Dans le courant de thermidor, la loi des otages fut déclarée applicable à six départemens de l’Ouest en totalité, partiellement à quatre autres. On la mit aussi en vigueur dans certaines régions du Midi. Plusieurs départemens se trouvant frappés, tous s’attendirent à l’être, et le résultat fut d’exaspérer au lieu de terrifier.

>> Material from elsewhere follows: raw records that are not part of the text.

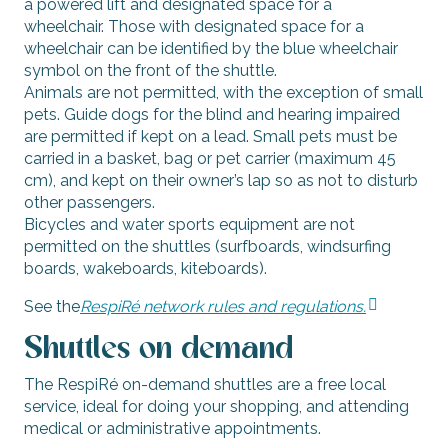
a powered lift and designated space for a
wheelchair. Those with designated space for a
wheelchair can be identified by the blue wheelchair
symbol on the front of the shuttle.
Animals are not permitted, with the exception of small
pets. Guide dogs for the blind and hearing impaired
are permitted if kept on a lead. Small pets must be
carried in a basket, bag or pet carrier (maximum 45
cm), and kept on their owner’s lap so as not to disturb
other passengers.
Bicycles and water sports equipment are not
permitted on the shuttles (surfboards, windsurfing
boards, wakeboards, kiteboards).
See the
RespiRé network rules and regulations.
Shuttles on demand
The RespiRé on-demand shuttles are a free local
service, ideal for doing your shopping, and attending
medical or administrative appointments.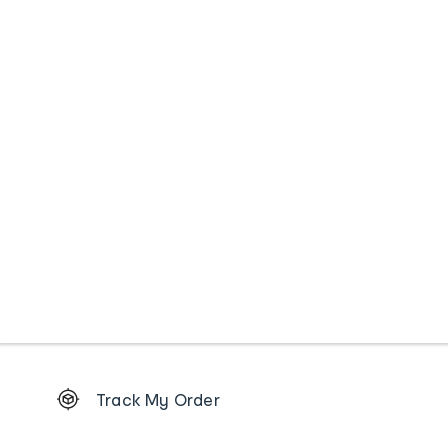
Footer
Track My Order
Order
tracking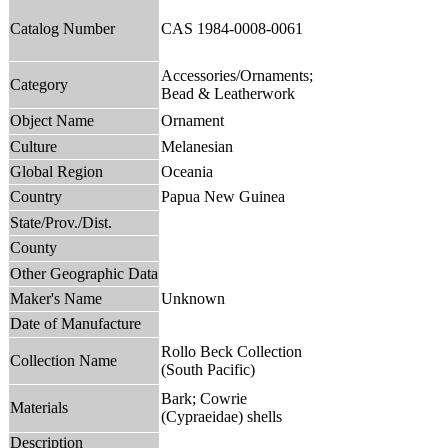
Catalog Number
CAS 1984-0008-0061
Accessories/Ornaments;
Category
Bead & Leatherwork
Object Name
Ornament
Culture
Melanesian
Global Region
Oceania
Country
Papua New Guinea
State/Prov./Dist.
County
Other Geographic Data
Maker's Name
Unknown
Date of Manufacture
Rollo Beck Collection
Collection Name
(South Pacific)
Bark; Cowrie
Materials
(Cypraeidae) shells
Description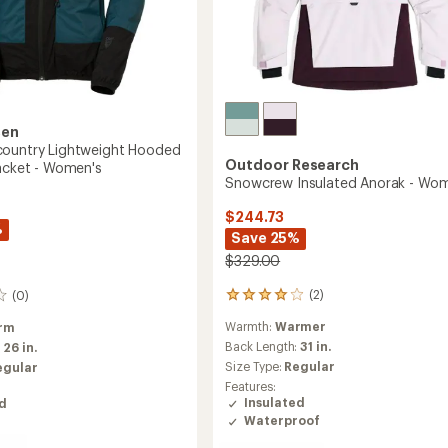
sen
country Lightweight Hooded
Outdoor Research
Jacket - Women's
Snowcrew Insulated Anorak - Wo
$244.73
%
Save 25%
$329.00
(2)
(0)
2
reviews
Warmth:
Warmer
rm
with
an
Back Length:
31 in.
:
26 in.
average
Size Type:
Regular
egular
rating
Features:
of
Insulated
ed
4.0
Waterproof
out
of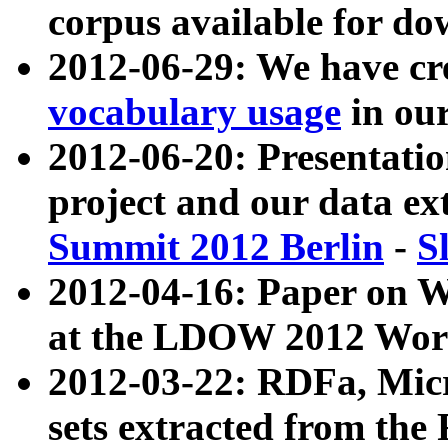
corpus available for do
2012-06-29: We have cr
vocabulary usage
in ou
2012-06-20: Presentat
project and our data ex
Summit 2012 Berlin
-
S
2012-04-16: Paper on 
at the LDOW 2012 Wor
2012-03-22: RDFa, Mic
sets extracted from t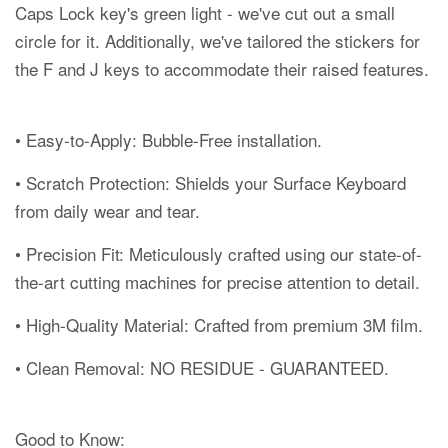
Caps Lock key's green light - we've cut out a small
circle for it. Additionally, we've tailored the stickers for
the F and J keys to accommodate their raised features.
• Easy-to-Apply: Bubble-Free installation.
• Scratch Protection: Shields your Surface Keyboard
from daily wear and tear.
• Precision Fit: Meticulously crafted using our state-of-
the-art cutting machines for precise attention to detail.
• High-Quality Material: Crafted from premium 3M film.
• Clean Removal: NO RESIDUE - GUARANTEED.
Good to Know: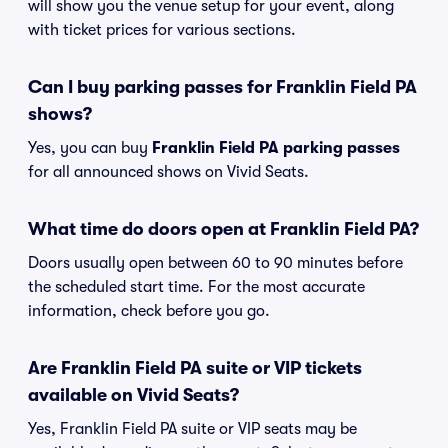
will show you the venue setup for your event, along
with ticket prices for various sections.
Can I buy parking passes for Franklin Field PA
shows?
Yes, you can buy
Franklin Field PA parking passes
for all announced shows on Vivid Seats.
What time do doors open at Franklin Field PA?
Doors usually open between 60 to 90 minutes before
the scheduled start time. For the most accurate
information, check before you go.
Are Franklin Field PA suite or VIP tickets
available on Vivid Seats?
Yes, Franklin Field PA suite or VIP seats may be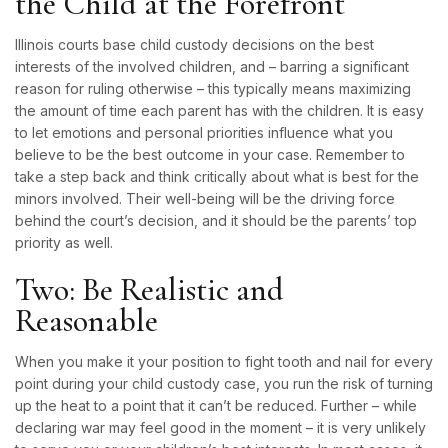
the Child at the Forefront
Illinois courts base child custody decisions on the best
interests of the involved children, and – barring a significant
reason for ruling otherwise – this typically means maximizing
the amount of time each parent has with the children. It is easy
to let emotions and personal priorities influence what you
believe to be the best outcome in your case. Remember to
take a step back and think critically about what is best for the
minors involved. Their well-being will be the driving force
behind the court’s decision, and it should be the parents’ top
priority as well.
Two: Be Realistic and
Reasonable
When you make it your position to fight tooth and nail for every
point during your child custody case, you run the risk of turning
up the heat to a point that it can’t be reduced. Further – while
declaring war may feel good in the moment – it is very unlikely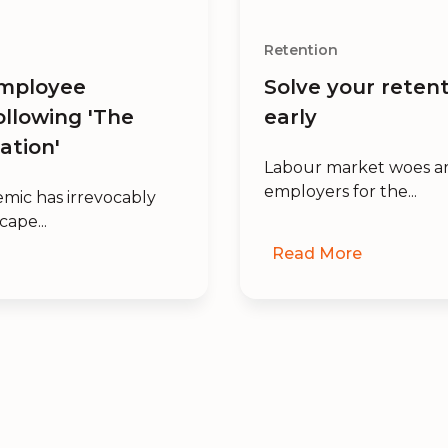
Retention
mployee
Solve your retent
ollowing 'The
early
ation'
Labour market woes ar
employers for the...
mic has irrevocably
cape...
Read More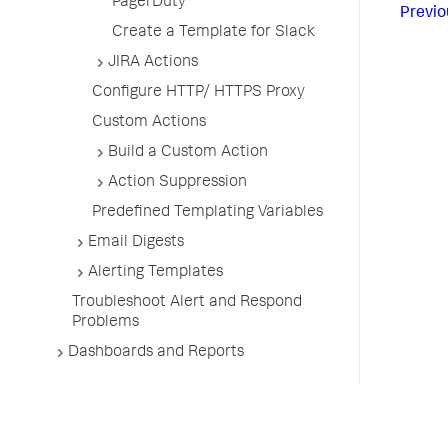
PagerDuty
Previo
Create a Template for Slack
JIRA Actions
Configure HTTP/ HTTPS Proxy
Custom Actions
Build a Custom Action
Action Suppression
Predefined Templating Variables
Email Digests
Alerting Templates
Troubleshoot Alert and Respond
Problems
Dashboards and Reports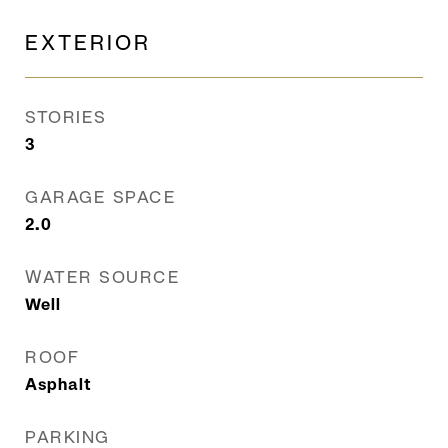
EXTERIOR
STORIES
3
GARAGE SPACE
2.0
WATER SOURCE
Well
ROOF
Asphalt
PARKING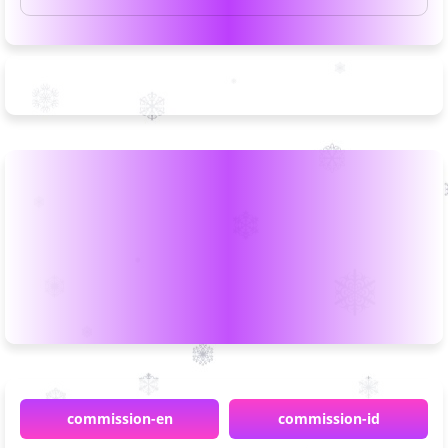
commission-en
commission-id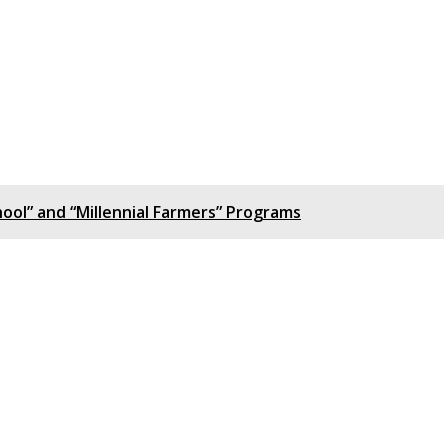
ool” and “Millennial Farmers” Programs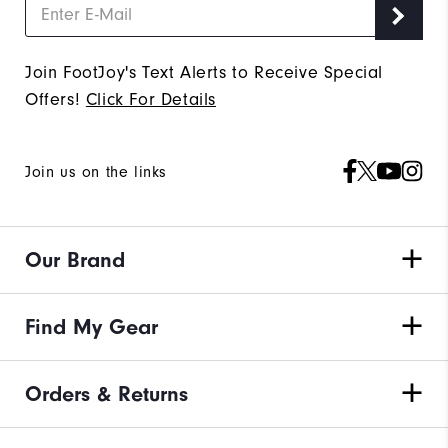
Join FootJoy's Text Alerts to Receive Special
Offers!
Click For Details
Join us on the links
Our Brand
Find My Gear
Orders & Returns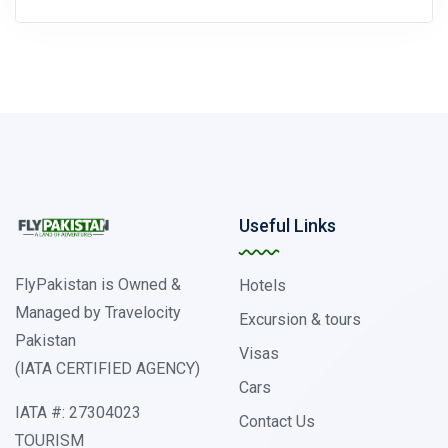
Useful Links
FlyPakistan is Owned &
Hotels
Managed by Travelocity
Excursion & tours
Pakistan
Visas
(IATA CERTIFIED AGENCY)
Cars
IATA #: 27304023
Contact Us
TOURISM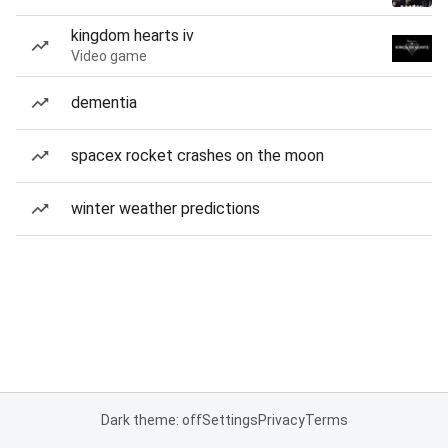
kingdom hearts iv
Video game
dementia
spacex rocket crashes on the moon
winter weather predictions
Dark theme: off
Settings
Privacy
Terms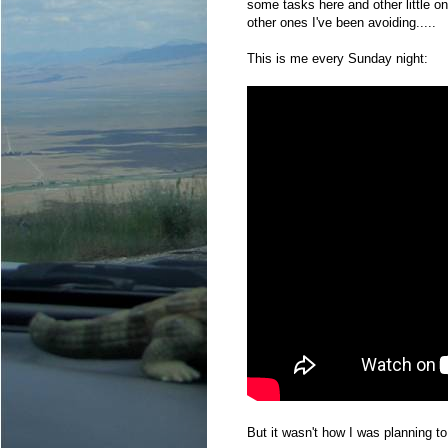
some tasks here and other little o
other ones I've been avoiding.....
This is me every Sunday night:
But it wasn't how I was planning t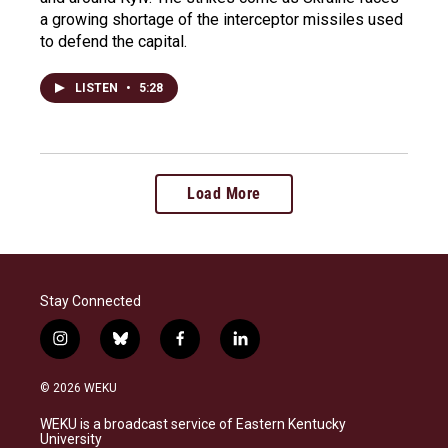
a growing shortage of the interceptor missiles used
to defend the capital.
LISTEN
•
5:28
Load More
Stay Connected
i
b
f
l
n
l
a
i
s
u
c
n
© 2026 WEKU
t
e
e
k
a
s
b
e
WEKU is a broadcast service of Eastern Kentucky
g
k
o
d
University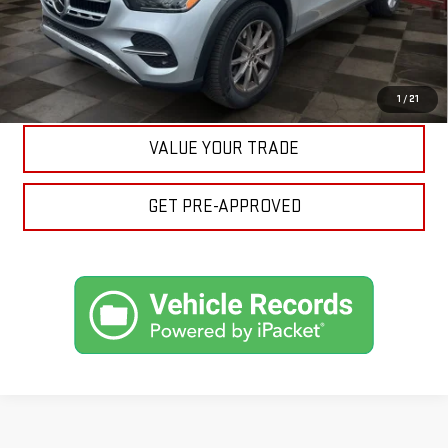
ASK A QUESTION
EXPLORE PAYMENTS
1
/
21
VALUE YOUR TRADE
GET PRE-APPROVED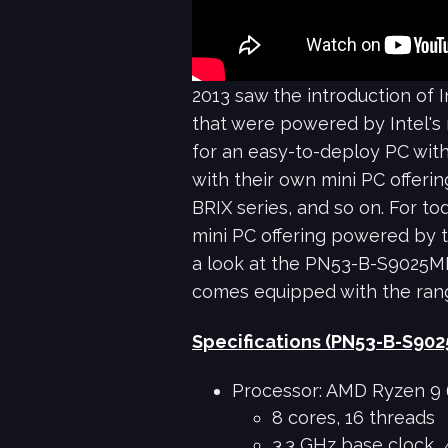
2013 saw the introduction of 
that were powered by Intel's
for an easy-to-deploy PC with
with their own mini PC offerin
BRIX series, and so on. For t
mini PC offering powered by t
a look at the PN53-B-S9025MD
comes equipped with the ran
Specifications (PN53-B-S90
Processor: AMD Ryzen 9
8 cores, 16 threads
3.3 GHz base clock,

L’élasticité du texte permettait aux autorités locales d’assouvir leurs haines particulières, de multiplier les procès de tendance, d’inventer et d’étendre démesurément le délit de complicité morale avec les insurgés, de créer partout des catégories, des groupes de suspects, qui seraient autant de fournées désignées pour l’échafaud, si les terroristes parvenaient à le relever. Instruit par l’expérience, on aima mieux mourir en combattant, après s’être vengé, que de se laisser traîner à l’abattoir comme un stupide bétail. Des ligues de défense, des associations de représailles surgirent : dans la Gironde, une affiliation se forma sous ce titre : Amis confédérés de l’ordre et de la paix. Dans leur manifeste, les chefs ne s’avouaient pas royalistes, quoiqu’ils le fussent au fond ; ils prétendaient ne s’enrôler sous aucun drapeau politique, se mettre seulement en garde contre les effets d’une loi de sang et de rapine : « nous ne nous révoltons ni contre le gouvernement ni contre la loi constitutionnelle, mais bien contre la plus révoltante tyrannie. Ou cessez d’enseigner les droits de l’homme aux enfans qui balbutient, ou convenez que jamais il n’y eut plus juste sujet d’en faire usage. » A tout fonctionnaire qui tenterait d’appliquer la loi des otages, on opposerait des sévices sur sa personne, sur sa famille, sur ses biens : la loi du talion. Les adhésions à cette ligue de fureur se comptèrent par milliers ; il en vint des départemens voisins et notamment de la Charente.